▸ **Supplied records**:
[Start of Attachment]

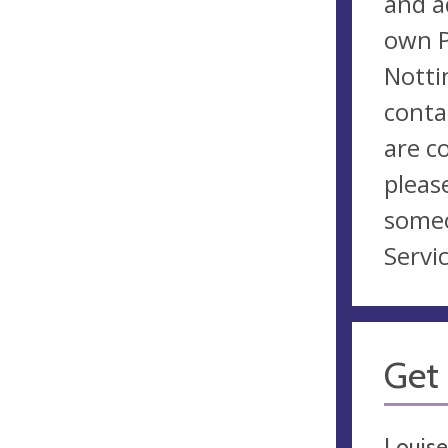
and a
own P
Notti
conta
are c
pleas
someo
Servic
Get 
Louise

[End of Attachment]
[Start of Attachment]

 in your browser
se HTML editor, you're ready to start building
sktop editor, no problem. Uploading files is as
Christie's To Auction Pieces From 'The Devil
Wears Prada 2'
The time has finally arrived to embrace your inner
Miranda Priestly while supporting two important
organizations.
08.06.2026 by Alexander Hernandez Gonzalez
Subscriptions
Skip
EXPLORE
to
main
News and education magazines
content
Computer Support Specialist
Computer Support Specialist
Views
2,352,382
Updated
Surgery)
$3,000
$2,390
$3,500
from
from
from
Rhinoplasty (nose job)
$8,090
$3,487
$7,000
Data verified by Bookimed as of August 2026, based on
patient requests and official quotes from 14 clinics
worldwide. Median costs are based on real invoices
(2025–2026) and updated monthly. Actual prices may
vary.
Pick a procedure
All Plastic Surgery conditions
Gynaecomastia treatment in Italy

[End of Attachment]

▸ **Work instructions**:
Above are the records; repeat exactly the lines from the one holding "The time has" down to the one holding "Gynaecomastia treatment in Italy", end lines included.

▸ **Solution for this problem**:
The time has finally arrived to embrace your inner
Miranda Priestly while supporting two important
organizations.
08.06.2026 by Alexander Hernandez Gonzalez
Subscriptions
Skip
EXPLORE
to
main
News and education magazines
content
Computer Support Specialist
Computer Support Specialist
Views
2,352,382
Updated
Surgery)
$3,000
$2,390
$3,500
from
from
from
Rhinoplasty (nose job)
$8,090
$3,487
$7,000
Data verified by Bookimed as of August 2026, based on
patient requests and official quotes from 14 clinics
worldwide. Median costs are based on real invoices
(2025–2026) and updated monthly. Actual prices may
vary.
Pick a procedure
All Plastic Surgery conditions
Gynaecomastia treatment in Italy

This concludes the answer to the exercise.